Thymus weights were considered to be slightly low for males receiving 300 or 1000 mg/kg/day (0.89x Control), however, statistical significance was not attained and, in the absence of a microscopic correlate, this variance from Control was considered to be normal biological variation.

GROSS PATHOLOGY
The macroscopic examination performed after 4 weeks of treatment revealed no intergroup difference.
The nature and incidence of all findings were consistent with the commonly seen background of macroscopic changes in Sprague Dawley rats at these laboratories.

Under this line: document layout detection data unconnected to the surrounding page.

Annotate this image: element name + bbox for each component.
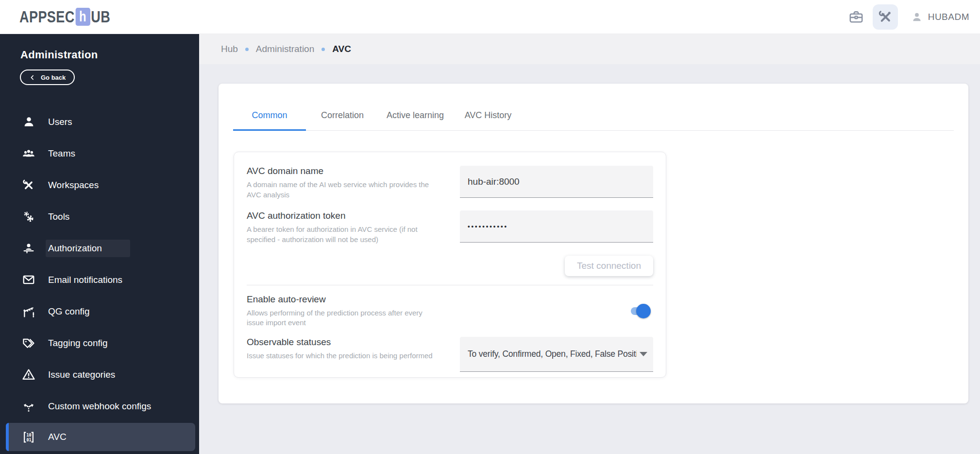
tab-correlation[interactable]: Correlation <box>306 100 379 130</box>
observable-value: To verify, Confirmed, Open, Fixed, False… <box>468 349 637 359</box>
sidebar-item-avc[interactable]: 1001AVC <box>6 423 195 451</box>
sidebar-item-authorization[interactable]: Authorization <box>0 232 199 264</box>
app-root: APPSEC h UB <box>0 0 980 454</box>
field-row-observable: Observable statuses Issue statuses for w… <box>247 337 653 372</box>
svg-text:01: 01 <box>26 437 31 442</box>
breadcrumb: HubAdministrationAVC <box>199 34 980 64</box>
user-icon <box>22 115 35 129</box>
sidebar-item-tools[interactable]: Tools <box>0 201 199 232</box>
content-area: CommonCorrelationActive learningAVC Hist… <box>199 64 980 454</box>
breadcrumb-separator-dot <box>245 48 249 51</box>
toggle-knob <box>636 304 651 318</box>
observable-statuses-select[interactable]: To verify, Confirmed, Open, Fixed, False… <box>460 337 653 372</box>
auto-review-help: Allows performing of the prediction proc… <box>247 308 436 328</box>
field-row-domain: AVC domain name A domain name of the AI … <box>247 166 653 200</box>
sidebar-item-label: Custom webhook configs <box>48 401 151 412</box>
chevron-down-icon <box>640 352 647 356</box>
briefcase-icon[interactable] <box>844 4 869 30</box>
auto-review-toggle[interactable] <box>631 307 648 315</box>
binary-matrix-icon: 1001 <box>22 430 35 444</box>
sidebar-title: Administration <box>20 49 199 61</box>
logo-h-icon: h <box>75 8 90 26</box>
observable-help: Issue statuses for which the prediction … <box>247 351 440 361</box>
sidebar-item-teams[interactable]: Teams <box>0 138 199 169</box>
gears-icon <box>22 210 35 224</box>
username: HUBADM <box>928 12 969 22</box>
route-split-icon <box>22 400 35 413</box>
svg-text:10: 10 <box>26 433 31 437</box>
token-masked-value: ••••••••••• <box>468 223 508 230</box>
auto-review-label: Enable auto-review <box>247 294 436 305</box>
breadcrumb-item-administration[interactable]: Administration <box>256 44 314 54</box>
tags-icon <box>22 336 35 350</box>
user-menu[interactable]: HUBADM <box>911 11 969 23</box>
domain-label: AVC domain name <box>247 166 440 176</box>
token-input[interactable]: ••••••••••• <box>460 210 653 243</box>
person-icon <box>911 11 923 23</box>
sidebar-item-label: Workspaces <box>48 180 99 191</box>
sidebar-item-email-notifications[interactable]: Email notifications <box>0 264 199 296</box>
domain-value: hub-air:8000 <box>468 176 520 187</box>
sidebar-item-qg-config[interactable]: QG config <box>0 296 199 327</box>
logo-text-suffix: UB <box>91 8 110 26</box>
tab-avc-history[interactable]: AVC History <box>452 100 524 130</box>
field-row-token: AVC authorization token A bearer token f… <box>247 210 653 244</box>
authorization-icon <box>22 242 35 255</box>
quality-gate-icon <box>22 305 35 318</box>
teams-icon <box>22 147 35 160</box>
sidebar-item-workspaces[interactable]: Workspaces <box>0 169 199 201</box>
sidebar-item-label: Tools <box>48 211 69 222</box>
app-logo[interactable]: APPSEC h UB <box>19 8 110 26</box>
divider <box>247 285 653 285</box>
settings-card: CommonCorrelationActive learningAVC Hist… <box>219 84 968 403</box>
sidebar-item-label: Authorization <box>46 240 130 257</box>
chevron-left-icon <box>29 74 35 81</box>
logo-text-prefix: APPSEC <box>19 8 75 26</box>
header-actions: HUBADM <box>844 4 969 30</box>
envelope-icon <box>22 273 35 287</box>
test-connection-button[interactable]: Test connection <box>565 256 653 276</box>
sidebar-item-label: Teams <box>48 148 75 159</box>
sidebar-nav: UsersTeamsWorkspacesToolsAuthorizationEm… <box>0 106 199 451</box>
sidebar-item-custom-webhook-configs[interactable]: Custom webhook configs <box>0 390 199 422</box>
main-area: HubAdministrationAVC CommonCorrelationAc… <box>199 34 980 454</box>
top-header: APPSEC h UB <box>0 0 980 34</box>
go-back-button[interactable]: Go back <box>20 70 75 85</box>
domain-input[interactable]: hub-air:8000 <box>460 166 653 198</box>
sidebar-item-issue-categories[interactable]: Issue categories <box>0 359 199 390</box>
sidebar-item-label: Users <box>48 117 72 127</box>
domain-help: A domain name of the AI web service whic… <box>247 180 440 200</box>
tab-common[interactable]: Common <box>233 100 306 130</box>
sidebar-item-label: AVC <box>48 432 67 442</box>
sidebar-item-users[interactable]: Users <box>0 106 199 138</box>
workspaces-icon <box>22 178 35 192</box>
sidebar: Administration Go back UsersTeamsWorkspa… <box>0 34 199 454</box>
sidebar-item-label: Issue categories <box>48 369 115 380</box>
tab-active-learning[interactable]: Active learning <box>379 100 452 130</box>
observable-label: Observable statuses <box>247 337 440 348</box>
warning-triangle-icon <box>22 368 35 382</box>
field-row-auto-review: Enable auto-review Allows performing of … <box>247 294 653 328</box>
breadcrumb-item-avc: AVC <box>332 44 351 54</box>
sidebar-item-label: Email notifications <box>48 275 122 285</box>
token-label: AVC authorization token <box>247 210 440 221</box>
token-help: A bearer token for authorization in AVC … <box>247 225 440 244</box>
tab-bar: CommonCorrelationActive learningAVC Hist… <box>233 100 954 131</box>
button-row: Test connection <box>247 256 653 276</box>
sidebar-item-label: Tagging config <box>48 338 108 349</box>
breadcrumb-item-hub[interactable]: Hub <box>221 44 238 54</box>
avc-common-form: AVC domain name A domain name of the AI … <box>234 152 666 378</box>
sidebar-item-label: QG config <box>48 306 90 317</box>
sidebar-item-tagging-config[interactable]: Tagging config <box>0 327 199 359</box>
breadcrumb-separator-dot <box>321 48 325 51</box>
admin-tools-icon[interactable] <box>873 4 898 30</box>
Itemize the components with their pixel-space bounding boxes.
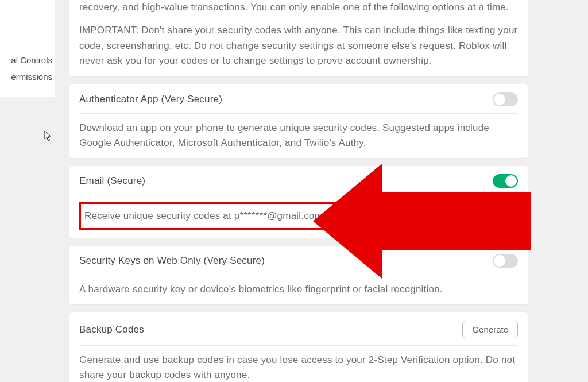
email-highlight-box: Receive unique security codes at p******… xyxy=(79,202,518,230)
security-keys-card: Security Keys on Web Only (Very Secure) … xyxy=(69,246,528,305)
authenticator-card: Authenticator App (Very Secure) Download… xyxy=(69,84,528,158)
security-keys-toggle[interactable] xyxy=(493,254,518,268)
backup-header: Backup Codes Generate xyxy=(79,321,518,346)
intro-text-2: IMPORTANT: Don't share your security cod… xyxy=(79,23,518,68)
generate-button[interactable]: Generate xyxy=(462,321,518,338)
authenticator-header: Authenticator App (Very Secure) xyxy=(79,92,518,114)
backup-title: Backup Codes xyxy=(79,324,144,335)
security-keys-title: Security Keys on Web Only (Very Secure) xyxy=(79,255,265,267)
main-content: recovery, and high-value transactions. Y… xyxy=(69,0,528,382)
backup-card: Backup Codes Generate Generate and use b… xyxy=(69,312,528,382)
cursor-icon xyxy=(44,130,53,142)
sidebar: al Controls ermissions xyxy=(0,0,55,97)
security-keys-header: Security Keys on Web Only (Very Secure) xyxy=(79,254,518,275)
authenticator-desc: Download an app on your phone to generat… xyxy=(79,114,518,150)
email-toggle[interactable] xyxy=(493,174,518,188)
email-card: Email (Secure) Receive unique security c… xyxy=(69,166,528,238)
email-header: Email (Secure) xyxy=(79,174,518,195)
toggle-knob xyxy=(494,94,505,105)
email-desc: Receive unique security codes at p******… xyxy=(84,209,513,223)
intro-text-1: recovery, and high-value transactions. Y… xyxy=(79,0,518,15)
authenticator-title: Authenticator App (Very Secure) xyxy=(79,94,222,105)
sidebar-item-controls[interactable]: al Controls xyxy=(0,52,52,68)
authenticator-toggle[interactable] xyxy=(493,92,518,106)
sidebar-item-permissions[interactable]: ermissions xyxy=(0,68,52,85)
intro-card: recovery, and high-value transactions. Y… xyxy=(69,0,528,76)
security-keys-desc: A hardware security key or device's biom… xyxy=(79,275,518,297)
backup-desc: Generate and use backup codes in case yo… xyxy=(79,346,518,382)
toggle-knob xyxy=(494,255,505,267)
toggle-knob xyxy=(505,175,517,187)
email-title: Email (Secure) xyxy=(79,175,145,187)
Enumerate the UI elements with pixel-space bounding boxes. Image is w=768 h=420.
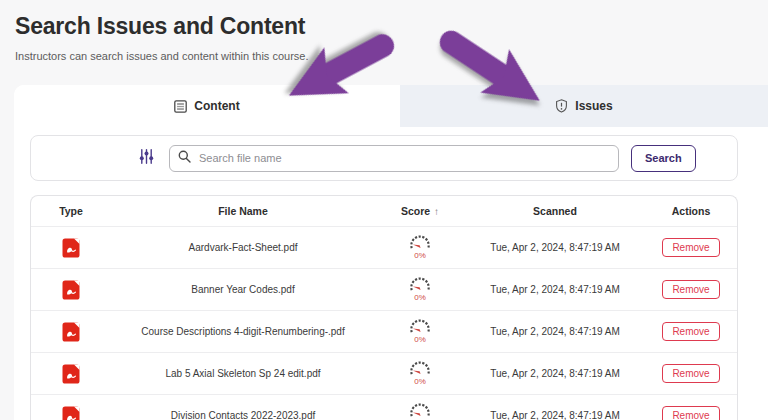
- file-name: Course Descriptions 4-digit-Renumbering-…: [111, 326, 375, 337]
- gauge-icon: [408, 403, 432, 420]
- score-cell: 0%: [375, 319, 465, 344]
- gauge-icon: [408, 319, 432, 336]
- col-header-score[interactable]: Score ↑: [375, 205, 465, 217]
- pdf-file-icon: [31, 406, 111, 420]
- col-header-scanned: Scanned: [465, 205, 645, 217]
- filter-button[interactable]: [136, 146, 157, 170]
- score-value: 0%: [414, 252, 426, 260]
- score-value: 0%: [414, 336, 426, 344]
- scanned-date: Tue, Apr 2, 2024, 8:47:19 AM: [465, 284, 645, 295]
- tab-issues-label: Issues: [575, 99, 612, 113]
- score-cell: 0%: [375, 277, 465, 302]
- search-field: [169, 145, 619, 172]
- page-header: Search Issues and Content Instructors ca…: [0, 0, 768, 62]
- pdf-file-icon: [31, 238, 111, 258]
- remove-button[interactable]: Remove: [662, 322, 719, 341]
- issues-shield-icon: [555, 99, 568, 113]
- search-button[interactable]: Search: [631, 145, 696, 172]
- filter-sliders-icon: [138, 148, 155, 168]
- col-header-file-name: File Name: [111, 205, 375, 217]
- content-icon: [174, 100, 187, 113]
- remove-button[interactable]: Remove: [662, 238, 719, 257]
- score-cell: 0%: [375, 361, 465, 386]
- score-value: 0%: [414, 294, 426, 302]
- content-panel: Content Issues: [14, 85, 768, 420]
- file-name: Division Contacts 2022-2023.pdf: [111, 410, 375, 420]
- tab-bar: Content Issues: [14, 85, 768, 127]
- scanned-date: Tue, Apr 2, 2024, 8:47:19 AM: [465, 410, 645, 420]
- col-header-type: Type: [31, 205, 111, 217]
- search-toolbar: Search: [30, 135, 738, 181]
- gauge-icon: [408, 361, 432, 378]
- remove-button[interactable]: Remove: [662, 364, 719, 383]
- remove-button[interactable]: Remove: [662, 280, 719, 299]
- tab-issues[interactable]: Issues: [400, 85, 768, 127]
- search-input[interactable]: [197, 151, 610, 165]
- score-cell: 0%: [375, 235, 465, 260]
- table-row: Course Descriptions 4-digit-Renumbering-…: [31, 310, 737, 352]
- table-header-row: Type File Name Score ↑ Scanned Actions: [31, 196, 737, 226]
- sort-ascending-icon: ↑: [434, 206, 439, 217]
- gauge-icon: [408, 277, 432, 294]
- file-name: Lab 5 Axial Skeleton Sp 24 edit.pdf: [111, 368, 375, 379]
- screen: Search Issues and Content Instructors ca…: [0, 0, 768, 420]
- page-title: Search Issues and Content: [15, 13, 768, 40]
- scanned-date: Tue, Apr 2, 2024, 8:47:19 AM: [465, 368, 645, 379]
- files-table: Type File Name Score ↑ Scanned Actions: [30, 195, 738, 420]
- gauge-icon: [408, 235, 432, 252]
- pdf-file-icon: [31, 364, 111, 384]
- table-row: Banner Year Codes.pdf 0% Tue, Apr 2, 202…: [31, 268, 737, 310]
- pdf-file-icon: [31, 280, 111, 300]
- tab-content-label: Content: [194, 99, 239, 113]
- score-cell: 0%: [375, 403, 465, 420]
- file-name: Banner Year Codes.pdf: [111, 284, 375, 295]
- page-subtitle: Instructors can search issues and conten…: [15, 50, 768, 62]
- score-value: 0%: [414, 378, 426, 386]
- pdf-file-icon: [31, 322, 111, 342]
- search-icon: [178, 149, 191, 167]
- table-row: Division Contacts 2022-2023.pdf 0% Tue, …: [31, 394, 737, 420]
- table-row: Lab 5 Axial Skeleton Sp 24 edit.pdf 0% T…: [31, 352, 737, 394]
- col-header-actions: Actions: [645, 205, 737, 217]
- tab-content[interactable]: Content: [14, 85, 400, 127]
- scanned-date: Tue, Apr 2, 2024, 8:47:19 AM: [465, 326, 645, 337]
- remove-button[interactable]: Remove: [662, 406, 719, 420]
- scanned-date: Tue, Apr 2, 2024, 8:47:19 AM: [465, 242, 645, 253]
- file-name: Aardvark-Fact-Sheet.pdf: [111, 242, 375, 253]
- table-row: Aardvark-Fact-Sheet.pdf 0% Tue, Apr 2, 2…: [31, 226, 737, 268]
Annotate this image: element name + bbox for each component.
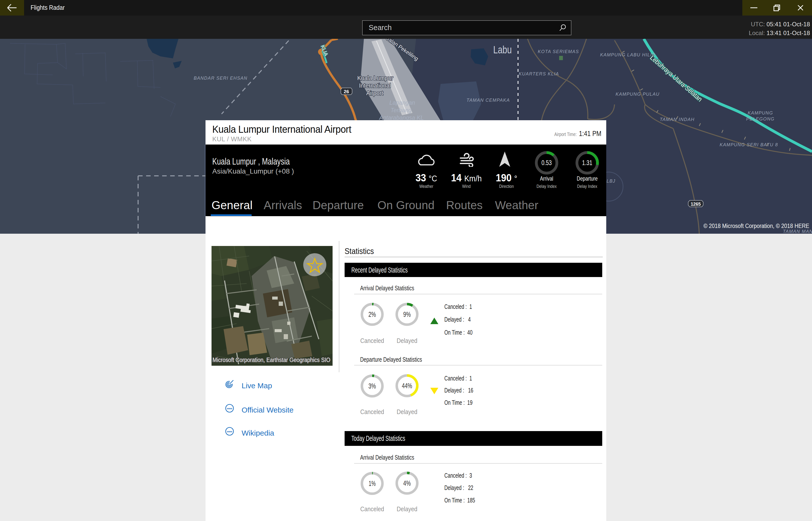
svg-text:KAMPUNG PULAU: KAMPUNG PULAU xyxy=(616,92,660,97)
svg-text:3%: 3% xyxy=(368,382,376,390)
svg-text:International: International xyxy=(359,83,391,89)
svg-text:www: www xyxy=(226,407,232,410)
svg-text:2%: 2% xyxy=(368,310,376,318)
svg-text:Terbang: Terbang xyxy=(391,107,412,113)
svg-text:26: 26 xyxy=(344,89,349,94)
svg-text:KAMPUNG: KAMPUNG xyxy=(748,111,773,115)
svg-text:KOTA SERIEMAS: KOTA SERIEMAS xyxy=(538,49,579,54)
svg-text:1.31: 1.31 xyxy=(582,159,592,166)
svg-text:44%: 44% xyxy=(402,382,412,390)
svg-text:0.53: 0.53 xyxy=(542,159,552,166)
svg-text:4%: 4% xyxy=(403,479,411,487)
svg-text:PELEGONG: PELEGONG xyxy=(746,116,774,121)
svg-text:TAMAN INDAH: TAMAN INDAH xyxy=(660,117,695,122)
svg-text:Microsoft Corporation, Earthst: Microsoft Corporation, Earthstar Geograp… xyxy=(213,357,330,363)
svg-text:Labu: Labu xyxy=(493,44,512,55)
svg-text:TAMAN MANT: TAMAN MANT xyxy=(783,229,812,234)
svg-text:BANDAR SERI EHSAN: BANDAR SERI EHSAN xyxy=(194,76,248,81)
svg-text:1265: 1265 xyxy=(691,202,701,207)
svg-text:KAMPUNG LABU HILIR: KAMPUNG LABU HILIR xyxy=(600,52,655,58)
svg-text:KUARTERS KLIA: KUARTERS KLIA xyxy=(519,71,559,76)
svg-text:9%: 9% xyxy=(403,310,411,318)
svg-text:Kuala Lumpur: Kuala Lumpur xyxy=(357,75,393,82)
svg-text:© 2018 Microsoft Corporation,: © 2018 Microsoft Corporation, © 2018 HER… xyxy=(703,223,809,229)
svg-text:Airport: Airport xyxy=(366,90,383,96)
svg-text:KAMPUNG SERI BATU 8: KAMPUNG SERI BATU 8 xyxy=(720,142,778,147)
svg-text:www: www xyxy=(226,430,232,433)
svg-text:TAMAN CEMPAKA: TAMAN CEMPAKA xyxy=(467,98,510,103)
svg-text:Lapangan: Lapangan xyxy=(390,99,415,106)
svg-text:1%: 1% xyxy=(369,479,376,488)
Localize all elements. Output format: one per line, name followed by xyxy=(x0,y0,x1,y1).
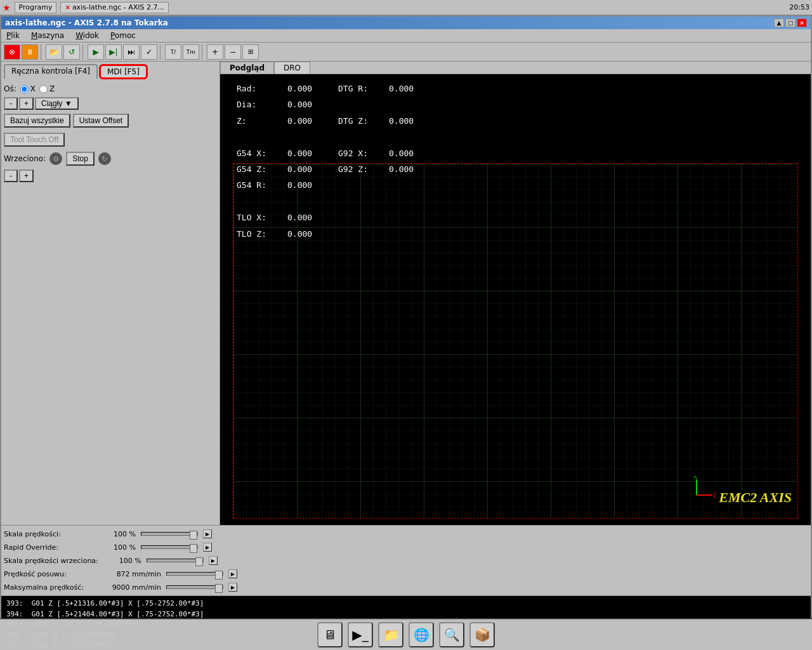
open-button[interactable]: 📂 xyxy=(46,44,62,60)
spindle-plus-button[interactable]: + xyxy=(19,169,34,182)
g54x-val: 0.000 xyxy=(284,145,334,161)
axis-z-radio[interactable]: Z xyxy=(39,84,55,93)
step-button[interactable]: ⏭ xyxy=(123,44,140,60)
speed-max-btn[interactable]: ▶ xyxy=(203,529,212,538)
title-controls: ▲ □ × xyxy=(774,18,807,27)
axis-x-radio[interactable]: X xyxy=(20,84,36,93)
menu-plik[interactable]: Plik xyxy=(4,30,22,41)
maxspeed-val: 9000 mm/min xyxy=(98,583,161,592)
spindle-speed-row: Skala prędkości wrzeciona: 100 % ▶ xyxy=(4,554,808,567)
tab-dro[interactable]: DRO xyxy=(274,62,310,74)
taskbar-folder-icon[interactable]: 📁 xyxy=(378,622,403,647)
run-button[interactable]: ▶ xyxy=(88,44,104,60)
stop-button[interactable]: Stop xyxy=(66,152,95,166)
menu-widok[interactable]: Widok xyxy=(73,30,102,41)
dia-val: 0.000 xyxy=(284,96,334,112)
minimize-button[interactable]: ▲ xyxy=(774,18,784,27)
pause-button[interactable]: ⏸ xyxy=(22,44,38,60)
offset-button[interactable]: Ustaw Offset xyxy=(73,114,129,128)
estop-button[interactable]: ⊗ xyxy=(4,44,20,60)
toolbar: ⊗ ⏸ 📂 ↺ ▶ ▶| ⏭ ✓ T/ Tm + − ⊞ xyxy=(1,43,811,62)
tab-mdi[interactable]: MDI [F5] xyxy=(99,64,148,79)
run-from-button[interactable]: ▶| xyxy=(105,44,122,60)
spindle-icon: ⚙ xyxy=(49,152,62,165)
spindle-row: Wrzeciono: ⚙ Stop ↻ xyxy=(4,152,217,166)
rapid-val: 100 % xyxy=(98,543,136,552)
taskbar-files-icon[interactable]: 🖥 xyxy=(317,622,343,647)
left-panel: Ręczna kontrola [F4] MDI [F5] Oś: X Z - … xyxy=(1,62,220,525)
maxspeed-label: Maksymalna prędkość: xyxy=(4,583,93,592)
spindle-speed-slider[interactable] xyxy=(147,559,204,562)
jog-mode-dropdown[interactable]: Ciągły ▼ xyxy=(35,97,79,110)
rapid-slider[interactable] xyxy=(141,545,198,549)
axis-label: axis-lathe.ngc - AXIS 2.7... xyxy=(72,3,164,11)
verify-button[interactable]: ✓ xyxy=(141,44,157,60)
taskbar-manager-icon[interactable]: 📦 xyxy=(469,622,495,647)
maxspeed-slider[interactable] xyxy=(166,585,223,589)
programy-label: Programy xyxy=(19,3,53,11)
right-panel: Podgląd DRO Rad: 0.000 DTG R: 0.000 xyxy=(220,62,811,525)
menu-bar: Plik Maszyna Widok Pomoc xyxy=(1,29,811,43)
svg-text:X: X xyxy=(693,476,697,480)
programy-taskbtn[interactable]: Programy xyxy=(15,2,57,13)
spindle-override-row: - + xyxy=(4,169,217,182)
taskbar-web-icon[interactable]: 🌐 xyxy=(409,622,434,647)
toolbar-sep2 xyxy=(82,44,85,60)
axis-x-input[interactable] xyxy=(20,85,29,93)
taskbar-top: ★ Programy × axis-lathe.ngc - AXIS 2.7..… xyxy=(0,0,812,15)
speed-val: 100 % xyxy=(98,530,136,538)
toolbar-sep4 xyxy=(202,44,204,60)
g92x-label: G92 X: xyxy=(334,145,385,161)
fit-button[interactable]: ⊞ xyxy=(242,44,259,60)
spindle-minus-button[interactable]: - xyxy=(4,169,18,182)
taskbar-terminal-icon[interactable]: ▶_ xyxy=(348,622,373,647)
menu-maszyna[interactable]: Maszyna xyxy=(29,30,67,41)
touchm-button[interactable]: Tm xyxy=(183,44,199,60)
menu-pomoc[interactable]: Pomoc xyxy=(108,30,138,41)
rad-val: 0.000 xyxy=(284,81,334,96)
canvas-preview xyxy=(233,163,798,519)
jog-row: - + Ciągły ▼ xyxy=(4,97,217,110)
close-button[interactable]: × xyxy=(797,18,807,27)
bazuj-button[interactable]: Bazuj wszystkie xyxy=(4,114,70,128)
maximize-button[interactable]: □ xyxy=(785,18,796,27)
maxspeed-row: Maksymalna prędkość: 9000 mm/min ▶ xyxy=(4,581,808,594)
feed-max-btn[interactable]: ▶ xyxy=(228,569,237,578)
reload-button[interactable]: ↺ xyxy=(63,44,80,60)
plus-button[interactable]: + xyxy=(207,44,223,60)
axis-close-icon: × xyxy=(65,4,70,11)
maxspeed-max-btn[interactable]: ▶ xyxy=(228,583,237,592)
spindle-speed-max-btn[interactable]: ▶ xyxy=(209,556,218,565)
axis-row: Oś: X Z xyxy=(4,84,217,93)
feed-label: Prędkość posuwu: xyxy=(4,570,93,578)
jog-minus-button[interactable]: - xyxy=(4,97,18,110)
taskbar-search-icon[interactable]: 🔍 xyxy=(439,622,464,647)
axis-taskbtn[interactable]: × axis-lathe.ngc - AXIS 2.7... xyxy=(60,2,168,13)
tab-manual-control[interactable]: Ręczna kontrola [F4] xyxy=(4,64,98,79)
speed-slider[interactable] xyxy=(141,532,198,536)
feed-row: Prędkość posuwu: 872 mm/min ▶ xyxy=(4,567,808,580)
jog-plus-button[interactable]: + xyxy=(19,97,34,110)
main-window: axis-lathe.ngc - AXIS 2.7.8 na Tokarka ▲… xyxy=(0,15,812,618)
rapid-max-btn[interactable]: ▶ xyxy=(203,543,212,552)
right-tabs: Podgląd DRO xyxy=(220,62,811,74)
tool-touch-off-button[interactable]: Tool Touch Off xyxy=(4,133,65,147)
touch-off-row: Tool Touch Off xyxy=(4,133,217,147)
touch-button[interactable]: T/ xyxy=(165,44,181,60)
clock: 20:53 xyxy=(789,3,809,11)
tab-podglad[interactable]: Podgląd xyxy=(220,62,274,74)
svg-rect-1 xyxy=(233,164,797,518)
jog-mode-label: Ciągły xyxy=(41,99,62,108)
dia-label: Dia: xyxy=(233,96,284,112)
axis-z-input[interactable] xyxy=(39,85,48,93)
svg-text:Z: Z xyxy=(713,492,716,499)
minus-button[interactable]: − xyxy=(225,44,241,60)
axis-svg: Z X xyxy=(678,476,716,514)
axis-x-label: X xyxy=(30,84,36,93)
toolbar-sep1 xyxy=(41,44,43,60)
z-label: Z: xyxy=(233,113,284,129)
axis-z-label: Z xyxy=(49,84,55,93)
rad-label: Rad: xyxy=(233,81,284,96)
feed-slider[interactable] xyxy=(166,572,223,576)
status-bars: Skala prędkości: 100 % ▶ Rapid Override:… xyxy=(1,525,811,595)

HISTOPATHOLOGY: NON-NEOPLASTIC
Changes related to treatment with S-205 were seen in the kidneys.
An increased incidence and severity of cortical tubular basophilia was seen in the kidneys of female animals given 1000 mg/kg/day.

Effect levels

Dose descriptor:
NOAEL
Effect level:
1 000 mg/kg bw/day (actual dose received)
Based on:
test mat.
Sex:
male/female

Target system / organ toxicity

Critical effects observed:
not specified

Applicant's summary and conclusion

Conclusions:
Oral administration of S-205 (an industrial chemical with colourant properties) to Crl: CD® (SD) rats at doses up to 1000 mg/kg/day daily for a period of four weeks was well tolerated without any evidence of overt toxicity; following histopathological examination, the kidney was identified as a target organ.
Cortical tubular basophilia was evident in the kidneys of females given S-205 at 1000 mg/kg/day. Under the conditions of this study, this was not considered to be adverse as the changes were predominantly minimal, occurred unilaterally in the majority of animals and were without a correlate.
It was concluded that, under the conditions of this study, the no-observed-adverse-effect-level (NOAEL) was 1000 mg/kg/day.